Collected data entries:

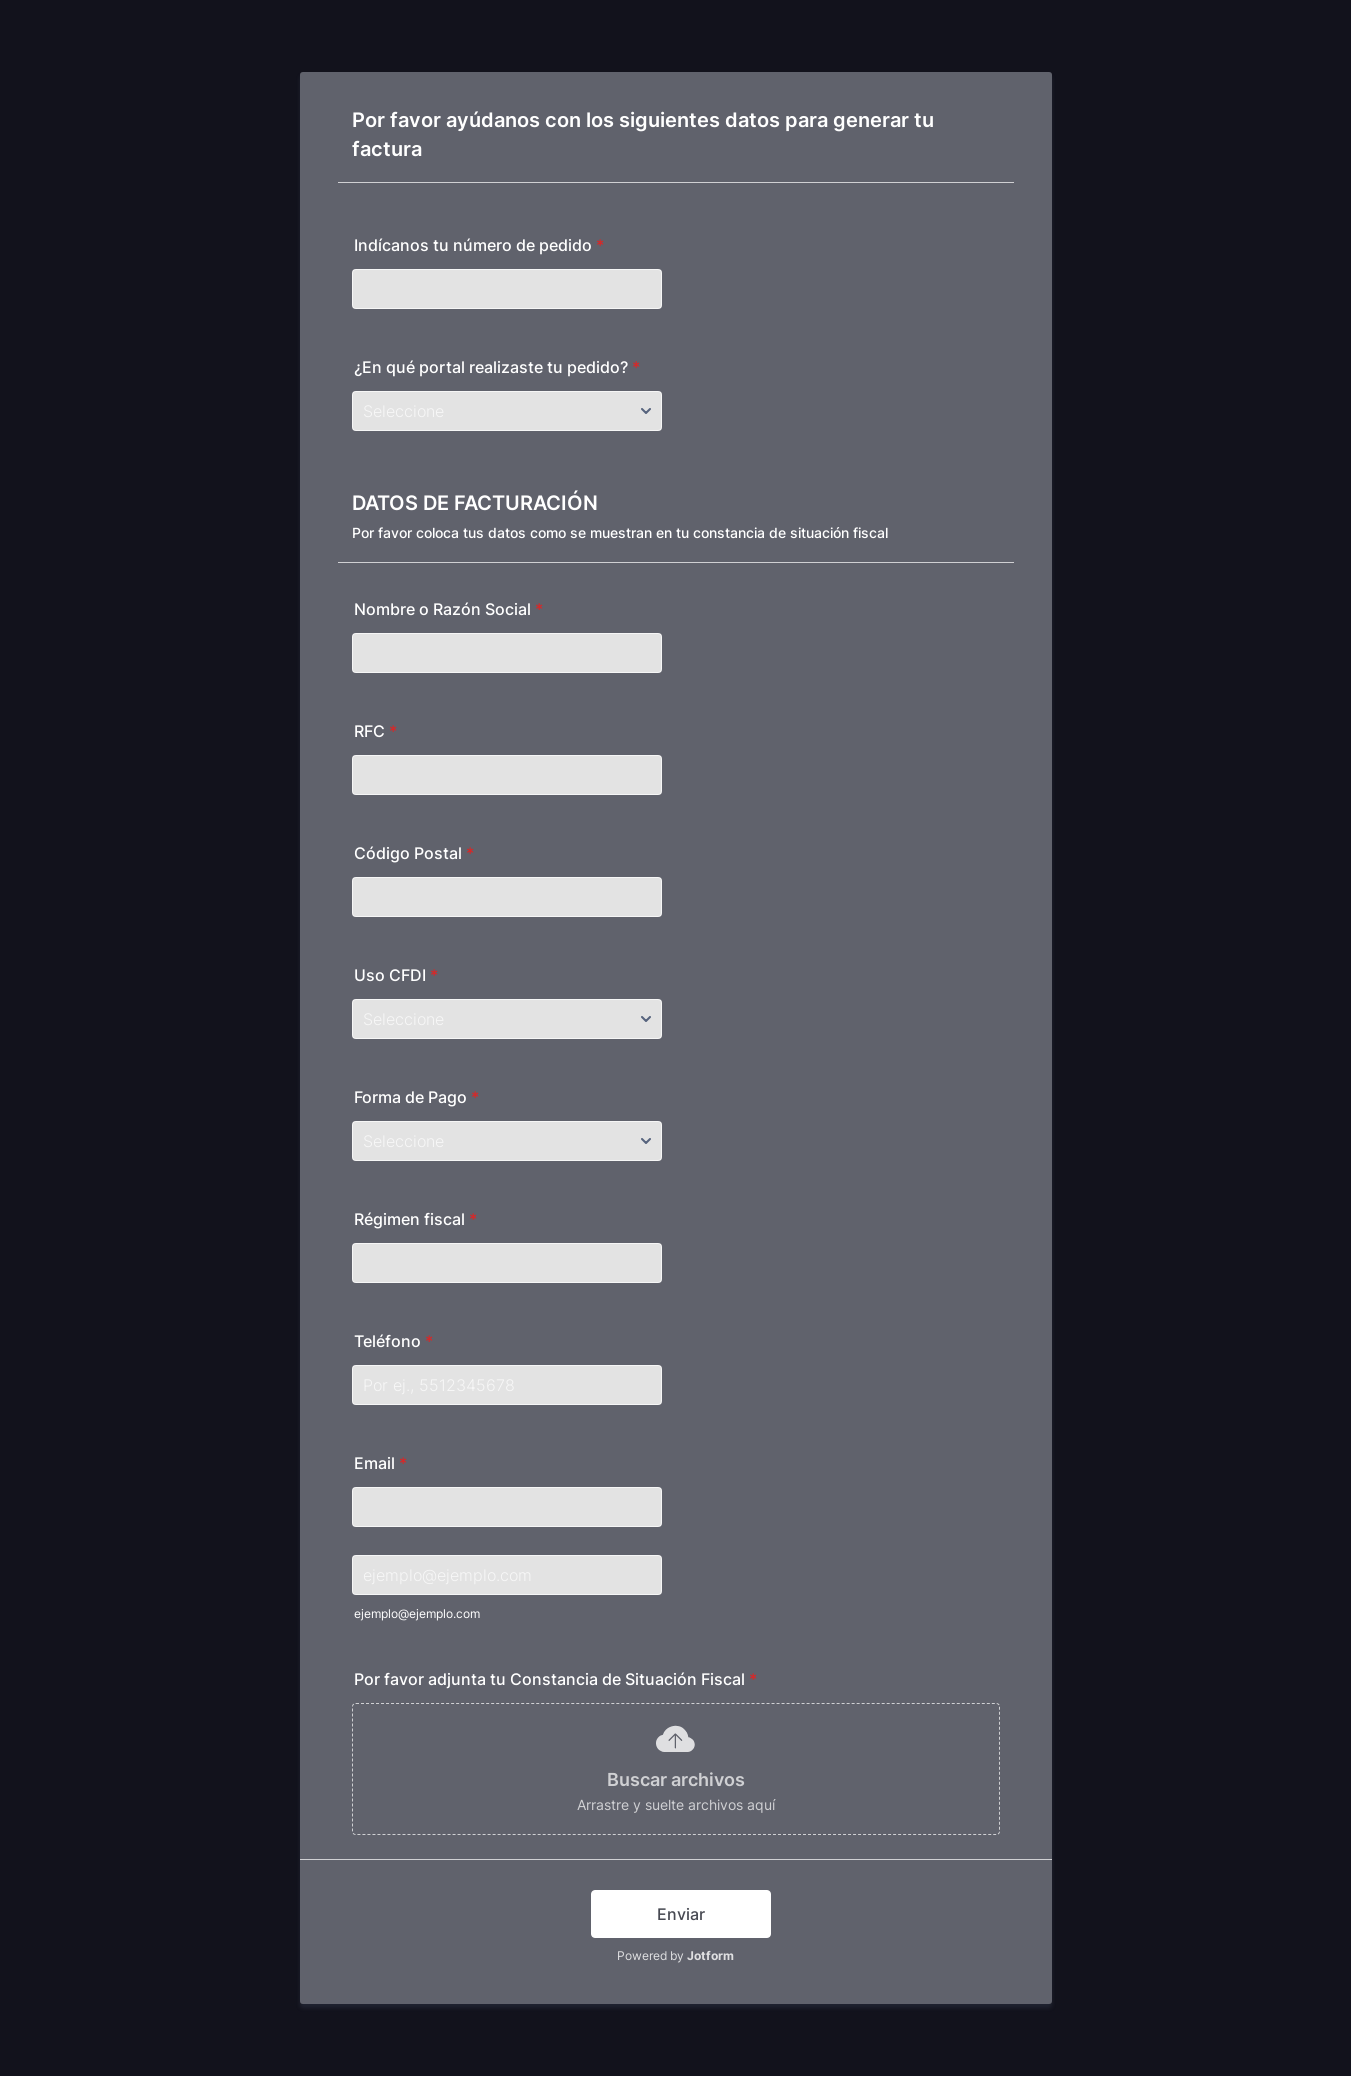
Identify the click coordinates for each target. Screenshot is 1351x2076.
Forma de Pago (416, 1097)
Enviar (681, 1914)
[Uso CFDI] (507, 1019)
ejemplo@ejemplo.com (417, 1613)
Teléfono (393, 1341)
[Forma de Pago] (507, 1141)
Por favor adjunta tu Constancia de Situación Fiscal (555, 1679)
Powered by (675, 1955)
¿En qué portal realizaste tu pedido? (497, 367)
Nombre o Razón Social (448, 609)
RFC (375, 731)
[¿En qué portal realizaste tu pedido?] (507, 411)
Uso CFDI (396, 975)
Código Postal (414, 853)
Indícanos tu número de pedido (479, 245)
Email (380, 1463)
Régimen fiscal (415, 1219)
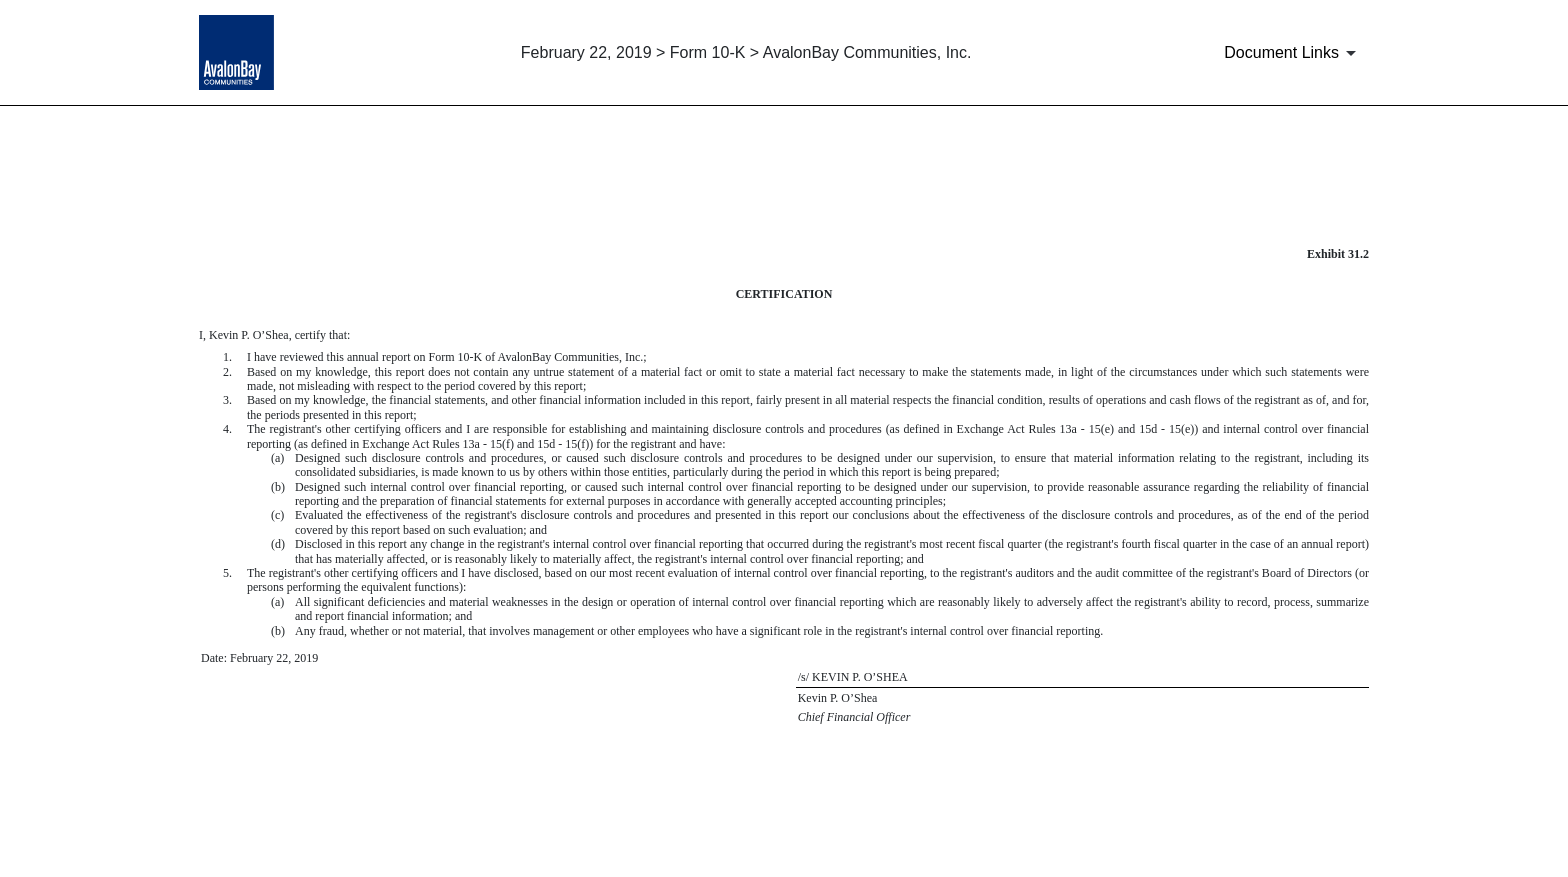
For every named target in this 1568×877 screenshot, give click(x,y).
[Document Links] (1293, 53)
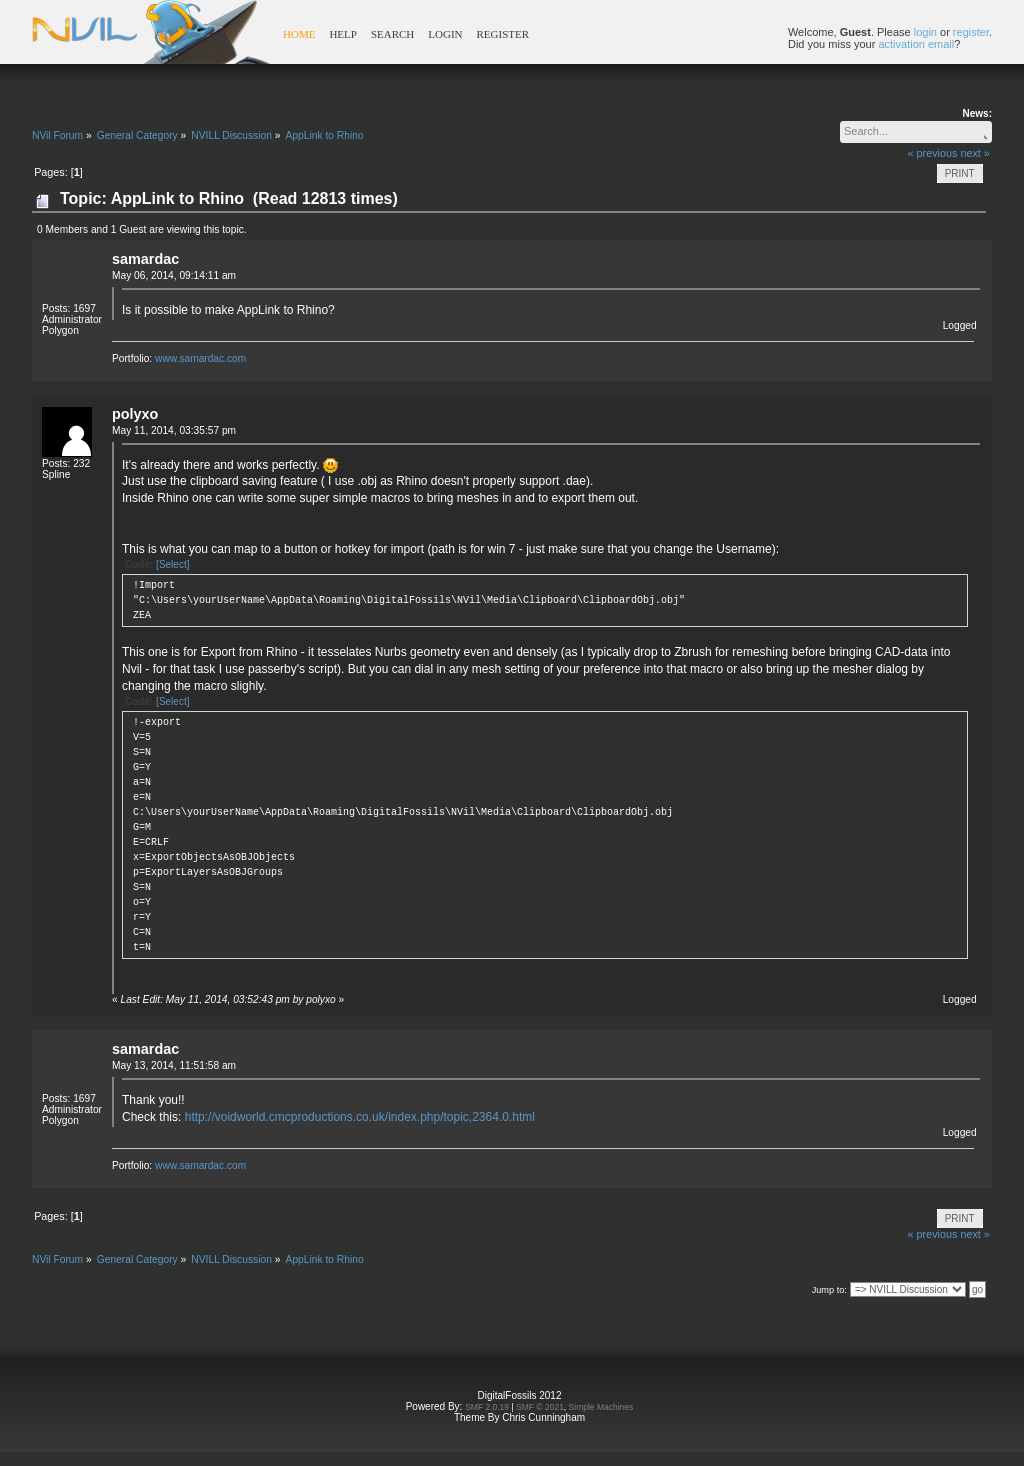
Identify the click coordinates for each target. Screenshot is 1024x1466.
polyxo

→ WHAT IS NEEDED
From the first line above to the line containing "Régimen fiscal (415, 1219)", repeat each line exactly. Pictures stay out.

→ EXERCISE RESULT
Identify the click coordinates for each target. Screenshot is 1351x2076.
Forma de Pago (416, 1097)
Enviar (681, 1914)
[Uso CFDI] (507, 1019)
ejemplo@ejemplo.com (417, 1613)
Teléfono (393, 1341)
[Forma de Pago] (507, 1141)
Por favor adjunta tu Constancia de Situación Fiscal (555, 1679)
Powered by (675, 1955)
¿En qué portal realizaste tu pedido? (497, 367)
Nombre o Razón Social (448, 609)
RFC (375, 731)
[¿En qué portal realizaste tu pedido?] (507, 411)
Uso CFDI (396, 975)
Código Postal (414, 853)
Indícanos tu número de pedido (479, 245)
Email (380, 1463)
Régimen fiscal (415, 1219)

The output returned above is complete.